[Dataset excerpts]
Content starts
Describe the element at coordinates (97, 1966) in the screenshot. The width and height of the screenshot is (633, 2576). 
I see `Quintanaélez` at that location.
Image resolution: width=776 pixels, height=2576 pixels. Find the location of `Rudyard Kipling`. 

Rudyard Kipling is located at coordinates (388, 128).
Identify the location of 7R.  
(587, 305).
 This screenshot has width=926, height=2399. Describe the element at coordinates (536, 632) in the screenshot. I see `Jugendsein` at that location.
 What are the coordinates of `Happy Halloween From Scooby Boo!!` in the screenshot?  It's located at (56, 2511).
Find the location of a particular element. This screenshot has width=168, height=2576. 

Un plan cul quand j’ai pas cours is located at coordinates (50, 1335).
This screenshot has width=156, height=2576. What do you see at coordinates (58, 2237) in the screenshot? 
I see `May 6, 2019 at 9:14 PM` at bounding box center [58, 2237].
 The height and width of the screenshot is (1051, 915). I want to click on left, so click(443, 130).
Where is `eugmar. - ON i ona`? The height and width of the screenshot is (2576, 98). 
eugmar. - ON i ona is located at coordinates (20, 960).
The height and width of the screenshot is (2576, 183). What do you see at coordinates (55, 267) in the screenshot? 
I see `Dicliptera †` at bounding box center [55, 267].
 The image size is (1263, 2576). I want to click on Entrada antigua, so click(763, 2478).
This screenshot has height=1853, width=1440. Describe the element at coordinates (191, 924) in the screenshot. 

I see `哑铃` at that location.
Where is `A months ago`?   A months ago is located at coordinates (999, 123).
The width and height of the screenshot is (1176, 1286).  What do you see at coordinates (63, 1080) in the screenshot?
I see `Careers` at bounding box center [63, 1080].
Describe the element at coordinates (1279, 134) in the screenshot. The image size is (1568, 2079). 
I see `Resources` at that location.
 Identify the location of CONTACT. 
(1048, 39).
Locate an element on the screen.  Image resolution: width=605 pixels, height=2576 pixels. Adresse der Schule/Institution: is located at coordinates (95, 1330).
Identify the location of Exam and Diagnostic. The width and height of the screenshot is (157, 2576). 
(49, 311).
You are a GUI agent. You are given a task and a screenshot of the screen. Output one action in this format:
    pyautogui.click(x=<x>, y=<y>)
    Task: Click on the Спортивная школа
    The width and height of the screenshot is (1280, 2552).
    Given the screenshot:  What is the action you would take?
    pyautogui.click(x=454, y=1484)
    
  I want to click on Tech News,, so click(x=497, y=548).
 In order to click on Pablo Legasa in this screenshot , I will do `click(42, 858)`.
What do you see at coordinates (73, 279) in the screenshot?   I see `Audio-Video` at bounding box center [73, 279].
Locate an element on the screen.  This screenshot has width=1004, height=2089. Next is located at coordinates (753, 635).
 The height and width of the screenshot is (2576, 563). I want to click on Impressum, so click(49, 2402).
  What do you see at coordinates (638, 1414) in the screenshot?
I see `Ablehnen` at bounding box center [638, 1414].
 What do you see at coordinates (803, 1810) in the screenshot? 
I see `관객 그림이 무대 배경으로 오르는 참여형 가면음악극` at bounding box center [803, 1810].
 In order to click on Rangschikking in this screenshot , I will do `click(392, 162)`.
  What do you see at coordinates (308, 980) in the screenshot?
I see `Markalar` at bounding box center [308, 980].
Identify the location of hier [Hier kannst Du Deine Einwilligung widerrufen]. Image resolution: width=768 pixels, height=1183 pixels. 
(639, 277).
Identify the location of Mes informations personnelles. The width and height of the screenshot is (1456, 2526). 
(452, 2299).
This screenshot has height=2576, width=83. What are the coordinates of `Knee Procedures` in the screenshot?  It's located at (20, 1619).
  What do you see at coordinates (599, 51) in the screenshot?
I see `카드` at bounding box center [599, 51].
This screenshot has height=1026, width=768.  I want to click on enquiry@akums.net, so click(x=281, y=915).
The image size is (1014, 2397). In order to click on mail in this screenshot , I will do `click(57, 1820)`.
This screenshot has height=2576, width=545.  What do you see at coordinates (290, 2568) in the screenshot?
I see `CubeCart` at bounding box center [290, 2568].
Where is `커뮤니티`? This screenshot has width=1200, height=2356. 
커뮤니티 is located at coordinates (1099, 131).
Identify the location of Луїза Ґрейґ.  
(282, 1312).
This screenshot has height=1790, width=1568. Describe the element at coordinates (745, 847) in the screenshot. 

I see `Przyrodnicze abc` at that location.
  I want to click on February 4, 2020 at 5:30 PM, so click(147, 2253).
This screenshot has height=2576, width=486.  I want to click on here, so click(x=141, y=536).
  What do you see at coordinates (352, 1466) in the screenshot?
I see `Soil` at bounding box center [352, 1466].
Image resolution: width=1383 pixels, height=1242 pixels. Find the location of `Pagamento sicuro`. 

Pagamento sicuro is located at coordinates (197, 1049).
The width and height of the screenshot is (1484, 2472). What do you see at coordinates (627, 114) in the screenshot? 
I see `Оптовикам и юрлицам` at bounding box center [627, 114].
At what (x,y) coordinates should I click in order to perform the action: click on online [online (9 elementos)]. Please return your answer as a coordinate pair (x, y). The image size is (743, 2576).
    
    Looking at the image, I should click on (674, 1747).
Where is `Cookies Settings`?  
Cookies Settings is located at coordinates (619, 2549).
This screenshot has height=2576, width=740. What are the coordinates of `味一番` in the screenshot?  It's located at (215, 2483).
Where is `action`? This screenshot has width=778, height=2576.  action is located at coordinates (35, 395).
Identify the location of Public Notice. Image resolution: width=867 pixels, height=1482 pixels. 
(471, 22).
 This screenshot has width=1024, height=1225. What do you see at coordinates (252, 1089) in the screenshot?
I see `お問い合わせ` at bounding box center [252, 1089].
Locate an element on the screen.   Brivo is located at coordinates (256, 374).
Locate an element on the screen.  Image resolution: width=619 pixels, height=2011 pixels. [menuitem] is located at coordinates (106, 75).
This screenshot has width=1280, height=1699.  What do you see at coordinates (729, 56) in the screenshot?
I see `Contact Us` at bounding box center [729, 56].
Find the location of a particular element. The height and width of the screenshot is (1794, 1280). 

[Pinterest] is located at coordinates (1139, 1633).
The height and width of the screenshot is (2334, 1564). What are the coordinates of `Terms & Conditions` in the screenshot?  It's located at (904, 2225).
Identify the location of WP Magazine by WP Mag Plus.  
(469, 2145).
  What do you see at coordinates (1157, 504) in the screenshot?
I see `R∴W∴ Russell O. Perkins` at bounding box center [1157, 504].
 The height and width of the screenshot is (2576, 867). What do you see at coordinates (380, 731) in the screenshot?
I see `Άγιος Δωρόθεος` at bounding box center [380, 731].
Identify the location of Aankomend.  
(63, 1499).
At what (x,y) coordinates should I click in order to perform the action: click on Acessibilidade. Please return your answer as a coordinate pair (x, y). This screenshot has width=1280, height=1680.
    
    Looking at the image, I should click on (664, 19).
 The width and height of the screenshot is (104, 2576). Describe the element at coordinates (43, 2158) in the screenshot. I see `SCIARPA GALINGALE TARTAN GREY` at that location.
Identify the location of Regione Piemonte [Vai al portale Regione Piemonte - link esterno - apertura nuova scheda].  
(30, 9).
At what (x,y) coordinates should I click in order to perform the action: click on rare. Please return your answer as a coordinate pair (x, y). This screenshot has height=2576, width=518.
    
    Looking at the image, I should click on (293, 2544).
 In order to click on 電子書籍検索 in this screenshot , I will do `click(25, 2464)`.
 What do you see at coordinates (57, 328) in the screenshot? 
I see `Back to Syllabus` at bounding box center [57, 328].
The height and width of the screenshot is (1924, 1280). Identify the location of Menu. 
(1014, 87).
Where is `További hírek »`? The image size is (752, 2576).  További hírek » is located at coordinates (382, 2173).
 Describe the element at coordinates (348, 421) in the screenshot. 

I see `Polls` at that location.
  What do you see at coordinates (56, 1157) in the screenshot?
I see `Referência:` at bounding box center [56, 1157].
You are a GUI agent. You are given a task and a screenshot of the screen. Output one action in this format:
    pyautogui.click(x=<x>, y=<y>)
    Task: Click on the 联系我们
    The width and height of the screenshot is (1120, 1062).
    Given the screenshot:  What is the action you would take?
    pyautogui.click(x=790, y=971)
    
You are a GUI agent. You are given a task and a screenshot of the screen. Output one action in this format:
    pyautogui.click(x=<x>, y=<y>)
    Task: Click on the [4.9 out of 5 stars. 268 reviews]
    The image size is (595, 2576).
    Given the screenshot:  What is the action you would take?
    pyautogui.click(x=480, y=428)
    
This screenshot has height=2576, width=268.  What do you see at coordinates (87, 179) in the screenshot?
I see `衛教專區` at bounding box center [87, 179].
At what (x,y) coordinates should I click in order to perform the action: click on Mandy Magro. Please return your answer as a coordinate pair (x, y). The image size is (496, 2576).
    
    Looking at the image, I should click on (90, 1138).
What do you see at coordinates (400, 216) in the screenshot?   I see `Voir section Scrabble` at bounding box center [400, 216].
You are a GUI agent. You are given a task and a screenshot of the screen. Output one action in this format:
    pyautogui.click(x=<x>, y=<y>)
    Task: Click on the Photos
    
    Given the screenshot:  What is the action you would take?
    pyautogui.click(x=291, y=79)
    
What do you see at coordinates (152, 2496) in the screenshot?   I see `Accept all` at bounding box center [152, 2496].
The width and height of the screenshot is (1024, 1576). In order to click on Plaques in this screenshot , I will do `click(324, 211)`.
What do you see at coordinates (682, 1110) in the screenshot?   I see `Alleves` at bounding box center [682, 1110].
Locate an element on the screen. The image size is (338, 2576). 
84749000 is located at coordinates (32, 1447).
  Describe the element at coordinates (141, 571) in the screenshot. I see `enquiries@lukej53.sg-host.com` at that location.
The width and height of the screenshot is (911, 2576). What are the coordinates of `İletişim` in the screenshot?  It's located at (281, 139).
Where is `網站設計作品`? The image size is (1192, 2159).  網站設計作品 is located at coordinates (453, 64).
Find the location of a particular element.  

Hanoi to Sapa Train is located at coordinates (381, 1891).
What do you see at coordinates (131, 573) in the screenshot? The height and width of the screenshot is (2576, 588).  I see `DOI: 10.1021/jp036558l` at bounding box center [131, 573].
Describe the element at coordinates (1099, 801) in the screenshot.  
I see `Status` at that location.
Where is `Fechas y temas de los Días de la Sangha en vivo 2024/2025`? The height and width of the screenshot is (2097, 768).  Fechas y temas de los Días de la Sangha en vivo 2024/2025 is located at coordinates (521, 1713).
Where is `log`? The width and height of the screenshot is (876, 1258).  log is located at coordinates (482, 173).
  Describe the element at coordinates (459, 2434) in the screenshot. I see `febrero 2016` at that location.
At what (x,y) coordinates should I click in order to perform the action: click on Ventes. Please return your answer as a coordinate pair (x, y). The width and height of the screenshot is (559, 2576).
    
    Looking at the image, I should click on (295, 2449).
Content ends
> **TASK BRIEF**
All lines above from the one containing "Identify the location of CONTACT." to the one containing "In order to click on Pablo" must be repeated exactly, both lines included, and no others.

> **SOLUTION FOR THIS PROBLEM**
 Identify the location of CONTACT. 
(1048, 39).
Locate an element on the screen.  Image resolution: width=605 pixels, height=2576 pixels. Adresse der Schule/Institution: is located at coordinates (95, 1330).
Identify the location of Exam and Diagnostic. The width and height of the screenshot is (157, 2576). 
(49, 311).
You are a GUI agent. You are given a task and a screenshot of the screen. Output one action in this format:
    pyautogui.click(x=<x>, y=<y>)
    Task: Click on the Спортивная школа
    The width and height of the screenshot is (1280, 2552).
    Given the screenshot:  What is the action you would take?
    pyautogui.click(x=454, y=1484)
    
  I want to click on Tech News,, so click(x=497, y=548).
 In order to click on Pablo Legasa in this screenshot , I will do `click(42, 858)`.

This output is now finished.